Conjugate according to claim 2, characterized in that it is selected from the group consisting of: anti-trypsin, α ₁ -antichymotrypsin, inter-α-trypsin inhibitor, α ₂ -macroglobulin and anti-thrombin III. . 4. The conjugate according to any one of claims 1 to 3, wherein the chondroadherin moiety and the arthritic drug are joined using chemical crosslinking. 5. The conjugate according to any one of claims 1 to 3, which is a fusion protein containing a) chondroadherin or a collagen II-binding fragment thereof, and b) an arthritic drug substance. 6. A nucleic acid sequence encoding the fusion protein of claim 5. 7. The chondroadherin moiety comprises at least 10 consecutive amino acid residues from the amino acid sequence disclosed in FIG.

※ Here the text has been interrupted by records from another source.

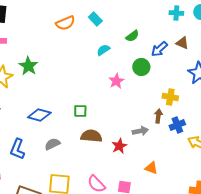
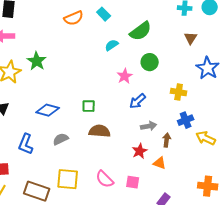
green semicircle: (132, 36) -> (141, 31), size x1.6
brown triangle: (182, 43) -> (191, 38), turned 40
blue arrow: (159, 49) -> (138, 101), moved
brown arrow: (158, 116) -> (167, 140), moved
red star: (119, 146) -> (140, 151), moved

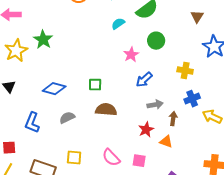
yellow square: (68, 179) -> (74, 158), size x0.7

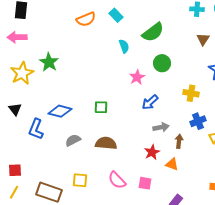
cyan semicircle: (118, 24) -> (124, 46), turned 104
brown semicircle: (106, 110) -> (106, 143), moved
blue L-shape: (32, 123) -> (36, 129), moved

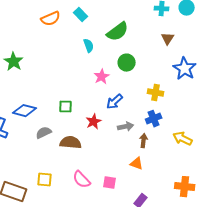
blue cross: (198, 121) -> (154, 119), moved
gray semicircle: (73, 140) -> (44, 133), moved
red star: (152, 152) -> (94, 122), moved

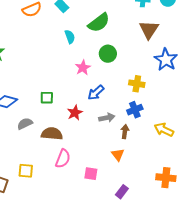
brown triangle: (168, 39) -> (149, 30), size x1.5
orange triangle: (137, 164) -> (118, 155), turned 32
pink semicircle: (82, 180) -> (63, 159), moved, turned -114

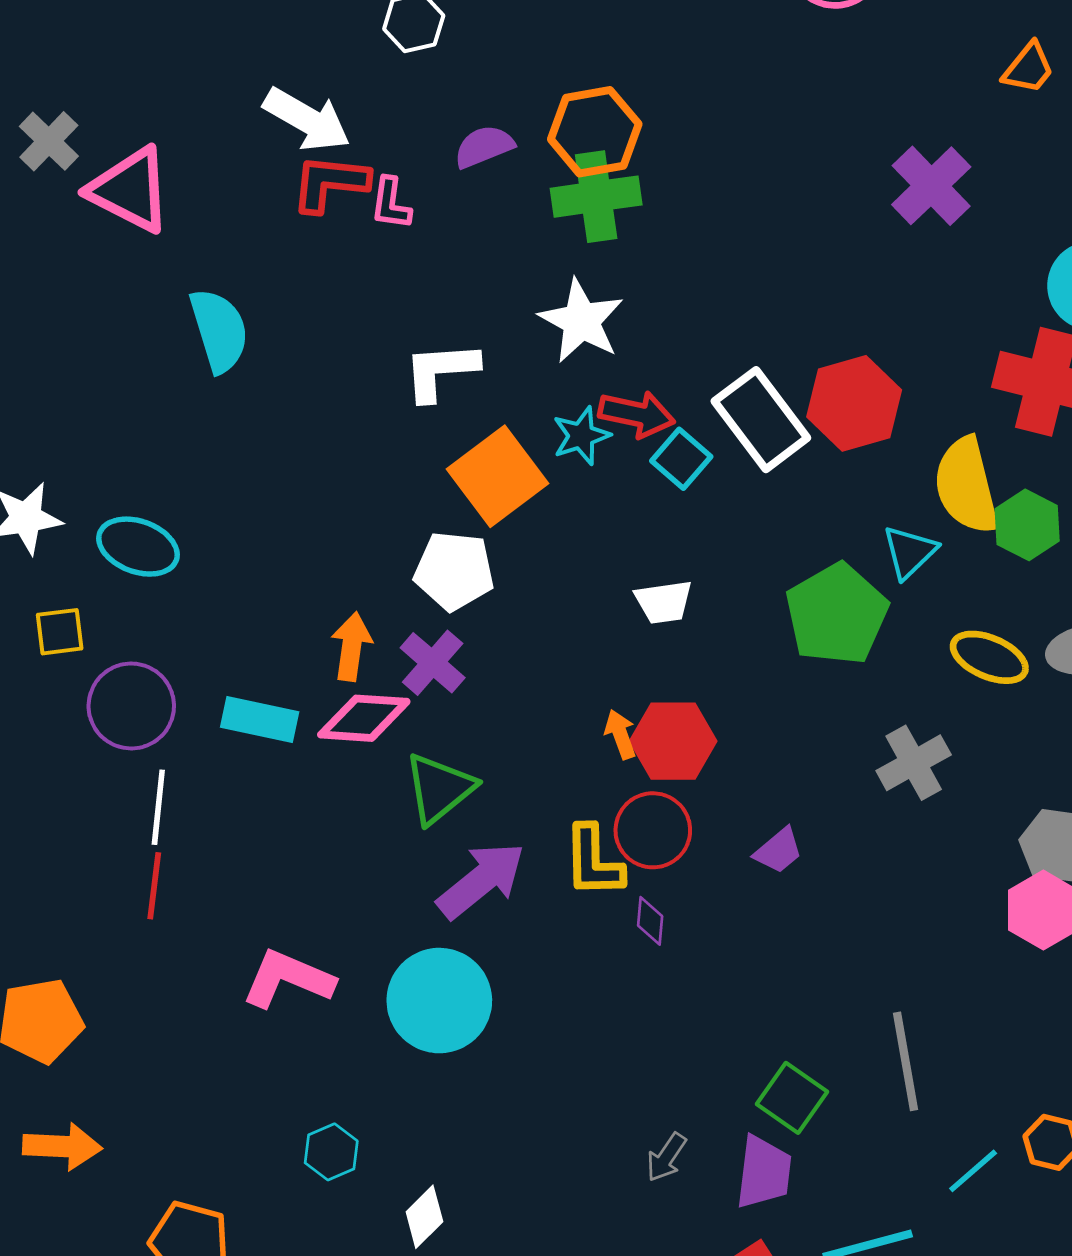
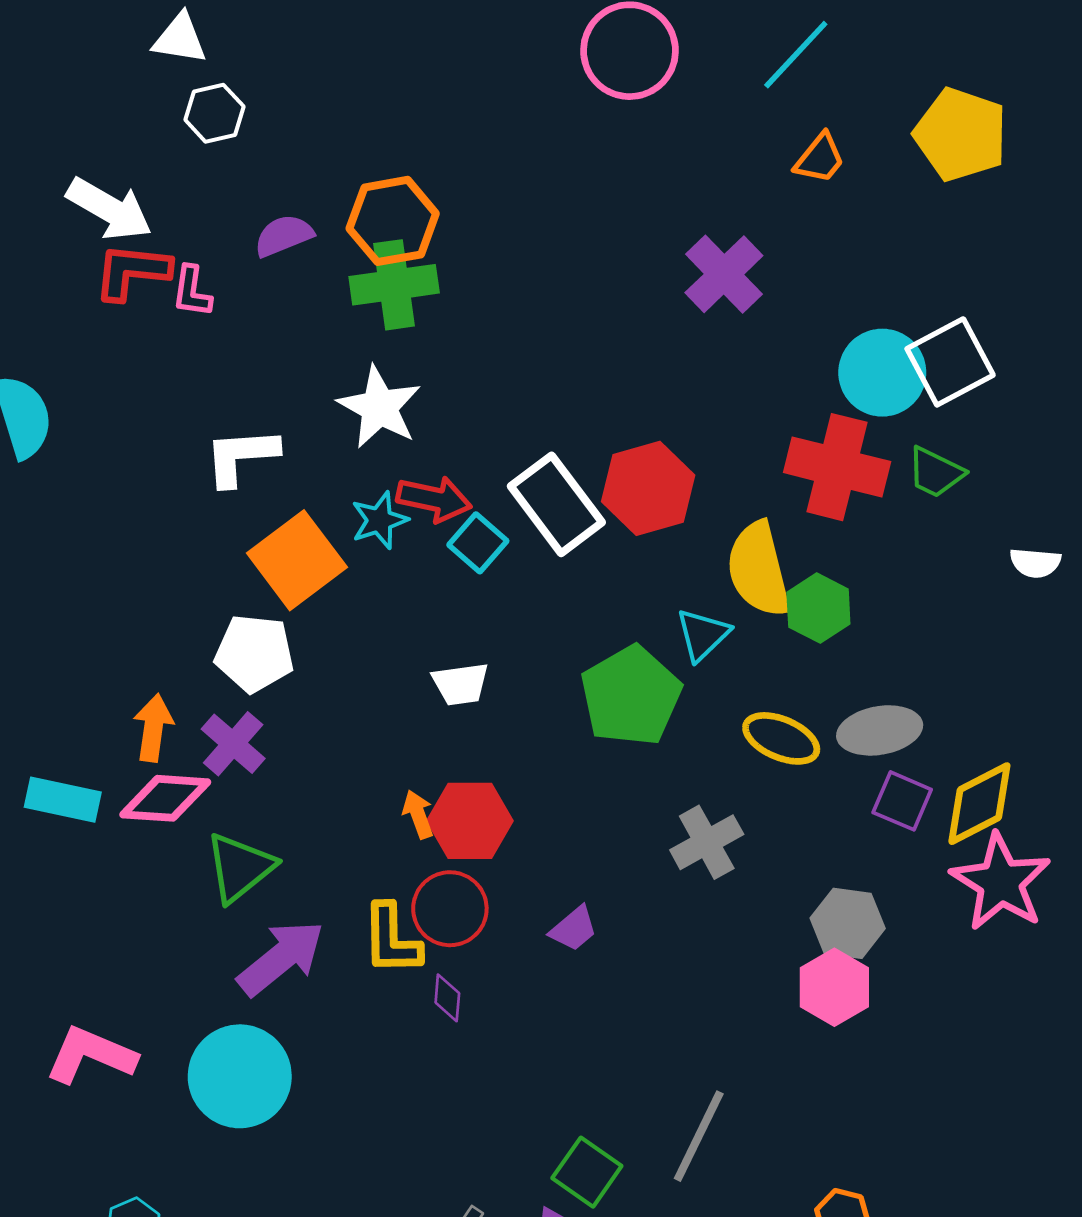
gray line: (905, 1061) -> (699, 1136), turned 36

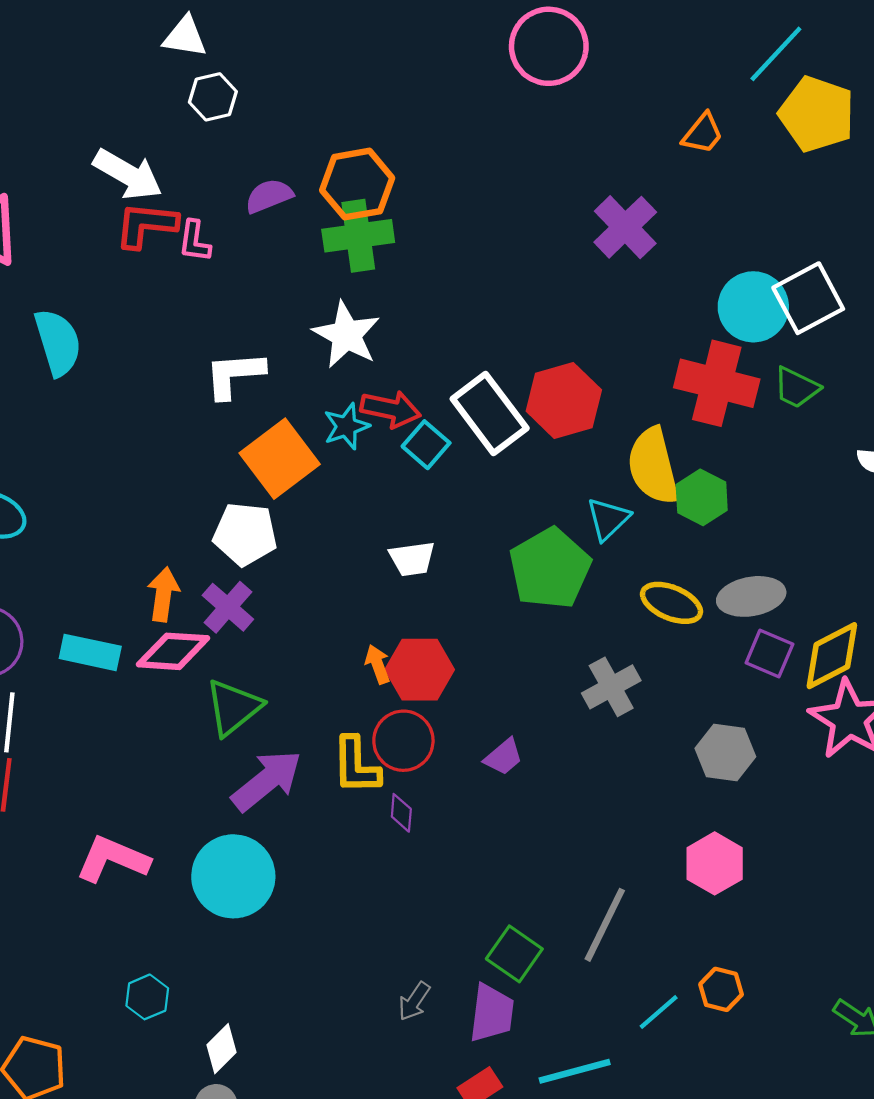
cyan line: (796, 55) -> (776, 54), moved
pink hexagon: (834, 987) -> (715, 863), moved

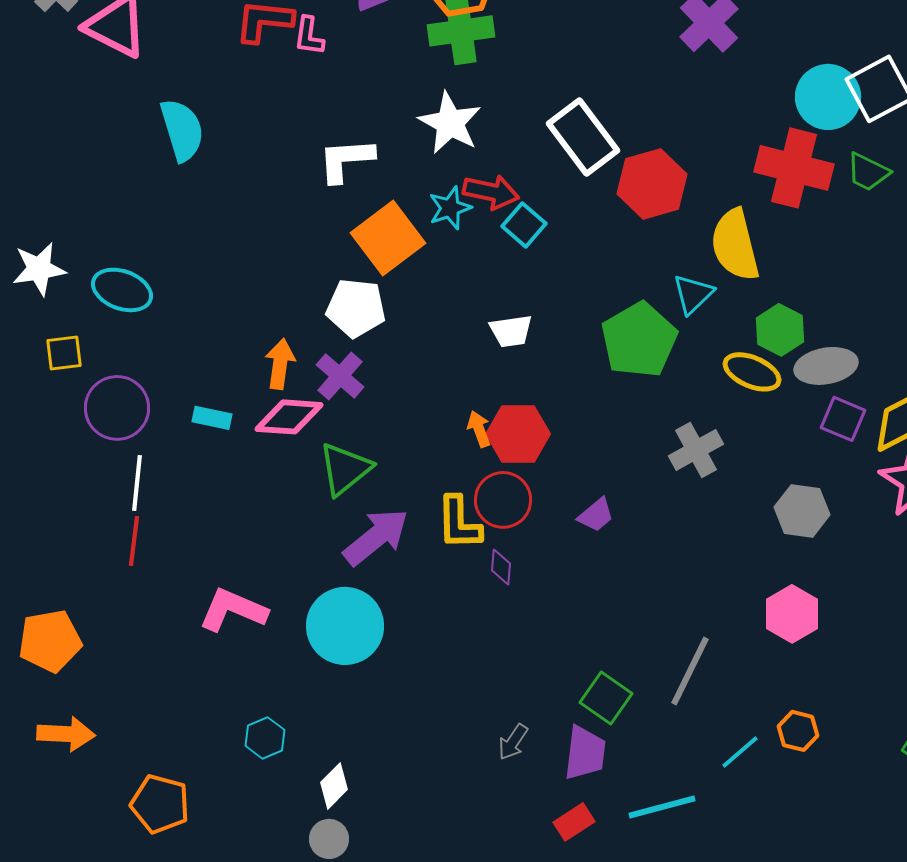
white rectangle: (490, 413) -> (583, 137), moved
green hexagon: (702, 497) -> (780, 330), moved
cyan rectangle: (90, 652) -> (212, 418), size x0.7

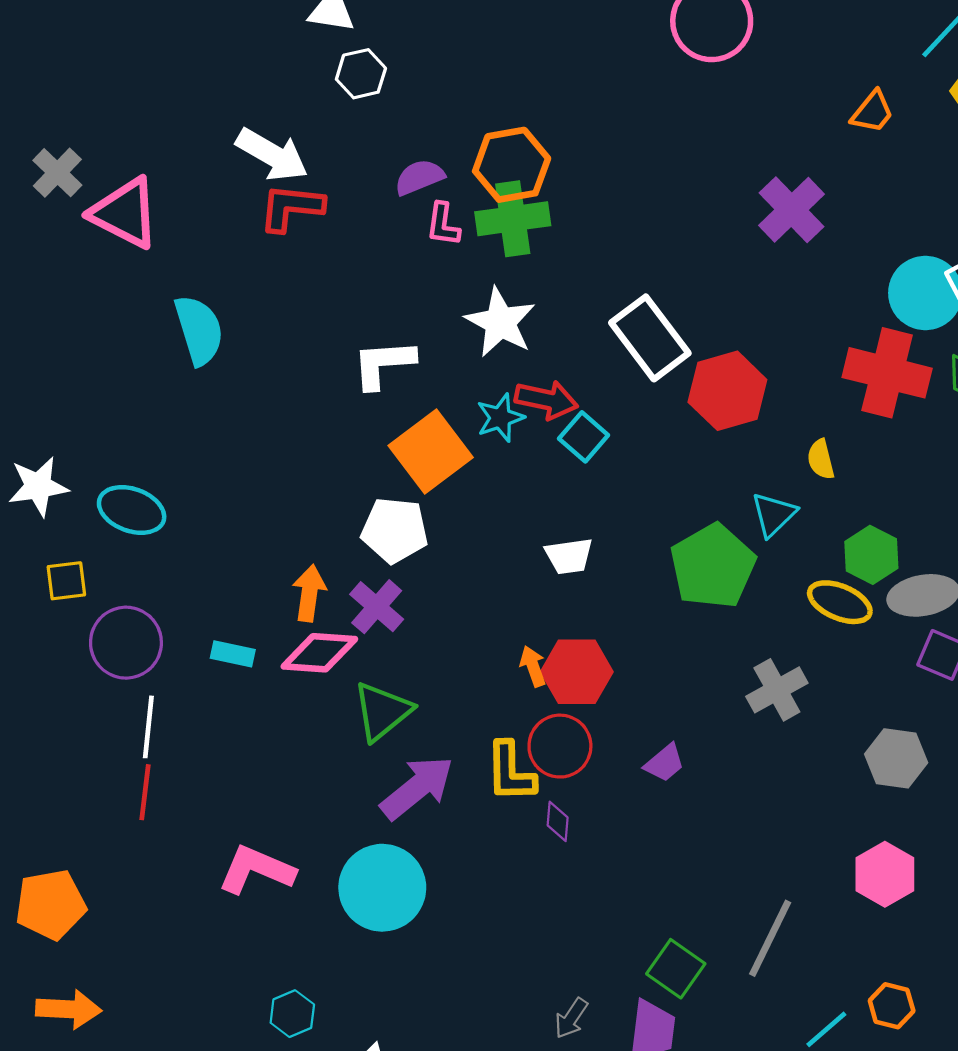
pink L-shape: (309, 36) -> (443, 224), moved
yellow semicircle: (735, 245) -> (821, 459), size x0.5

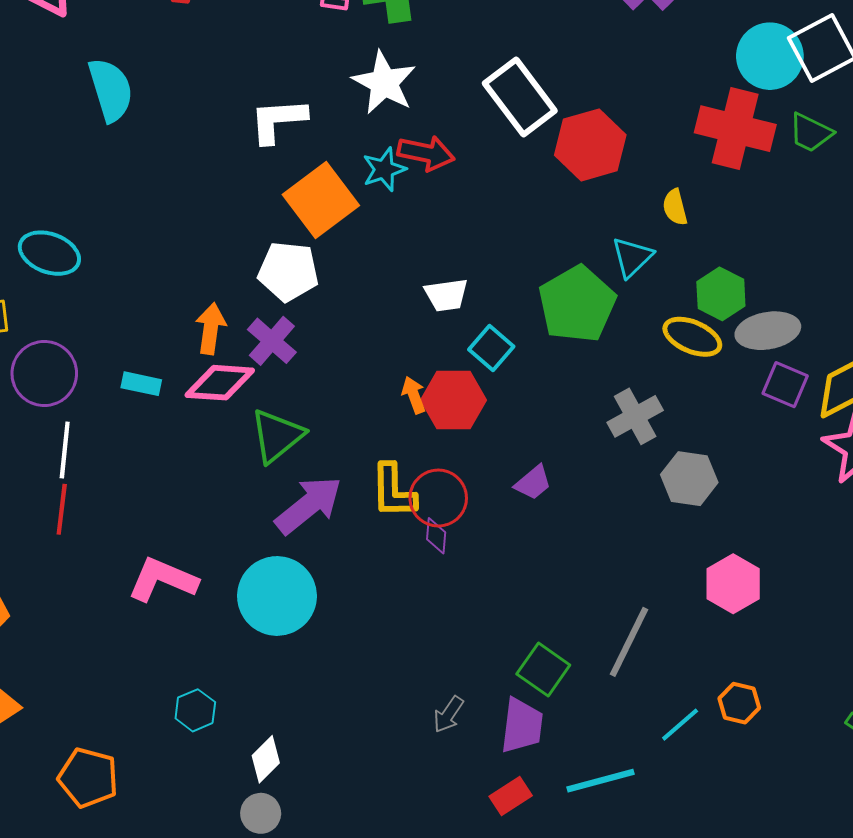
cyan square: (584, 437) -> (491, 348), moved
red circle: (560, 746) -> (438, 498), moved
gray hexagon: (896, 758) -> (689, 479), moved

The joined body according to any one of 5 above. 8. The joined body according to any one of claims 1 to 5 or 7 for medical use. 9. Use of the conjugate according to claim 8 for preparing a pharmaceutical composition for treating and / or alleviating the symptoms of arthritis, for example rheumatoid and rheumatoid arthritis. 10. A pharmaceutical composition comprising a conjugate according to any one of claims 1-5 or 7 in combination with a pharmaceutically acceptable carrier.